(Transcribed page contents)
>>>

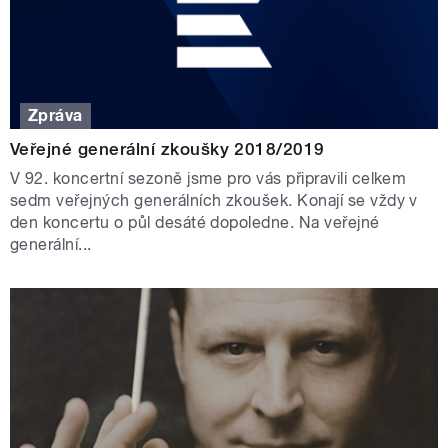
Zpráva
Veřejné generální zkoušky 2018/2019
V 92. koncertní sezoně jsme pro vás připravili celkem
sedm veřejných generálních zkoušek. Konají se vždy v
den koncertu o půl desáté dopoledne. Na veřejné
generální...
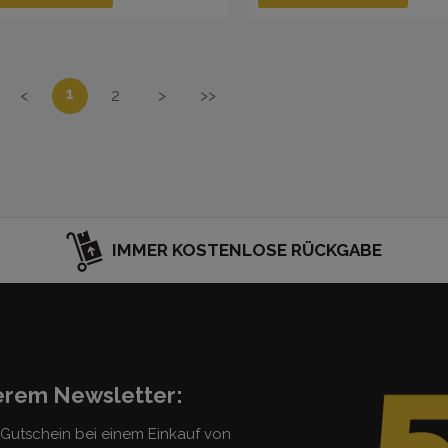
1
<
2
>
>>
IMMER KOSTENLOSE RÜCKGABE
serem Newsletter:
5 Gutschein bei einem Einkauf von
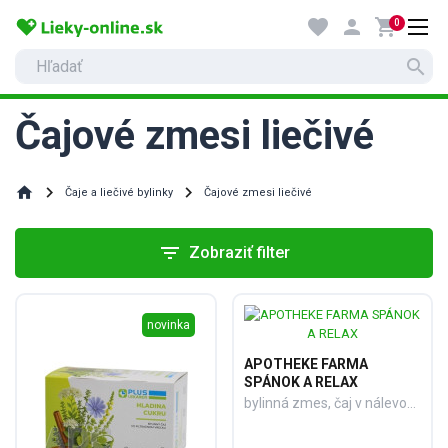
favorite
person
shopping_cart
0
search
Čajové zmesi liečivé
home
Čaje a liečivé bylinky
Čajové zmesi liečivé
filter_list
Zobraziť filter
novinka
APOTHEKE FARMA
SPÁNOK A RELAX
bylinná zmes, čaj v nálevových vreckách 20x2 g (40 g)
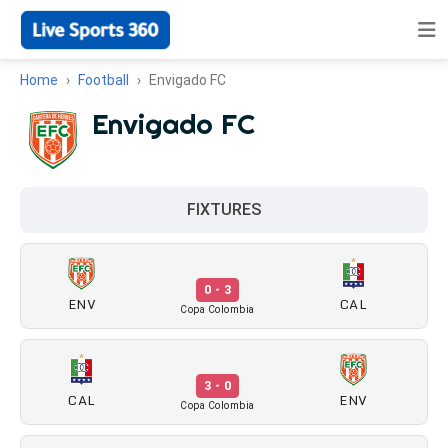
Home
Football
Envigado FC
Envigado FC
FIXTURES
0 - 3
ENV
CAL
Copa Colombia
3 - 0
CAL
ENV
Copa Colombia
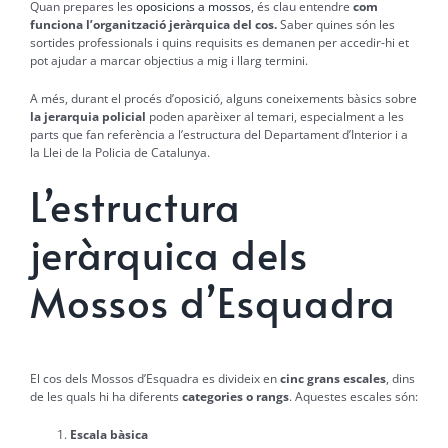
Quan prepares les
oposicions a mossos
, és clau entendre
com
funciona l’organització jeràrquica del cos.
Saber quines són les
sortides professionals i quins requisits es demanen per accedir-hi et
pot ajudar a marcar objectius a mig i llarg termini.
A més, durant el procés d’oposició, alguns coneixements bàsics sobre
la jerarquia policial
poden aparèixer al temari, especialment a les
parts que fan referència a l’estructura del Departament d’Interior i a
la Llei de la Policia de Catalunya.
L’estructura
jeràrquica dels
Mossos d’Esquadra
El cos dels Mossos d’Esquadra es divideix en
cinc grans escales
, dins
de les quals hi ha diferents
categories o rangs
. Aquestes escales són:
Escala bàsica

<<<

**REQUIRED WORK**
What you write out is the stretch of entries from the line containing "5 Gutschein bei einem Einkauf von" to the line containing "és clau entendre", word for word, with both end lines and no pictures.

**ANSWER FOR THE TASK**
5 Gutschein bei einem Einkauf von
favorite
person
shopping_cart
0
search
Čajové zmesi liečivé
home
Čaje a liečivé bylinky
Čajové zmesi liečivé
filter_list
Zobraziť filter
novinka
APOTHEKE FARMA
SPÁNOK A RELAX
bylinná zmes, čaj v nálevových vreckách 20x2 g (40 g)
Home
Football
Envigado FC
Envigado FC
FIXTURES
0 - 3
ENV
CAL
Copa Colombia
3 - 0
CAL
ENV
Copa Colombia
Quan prepares les
oposicions a mossos
, és clau entendre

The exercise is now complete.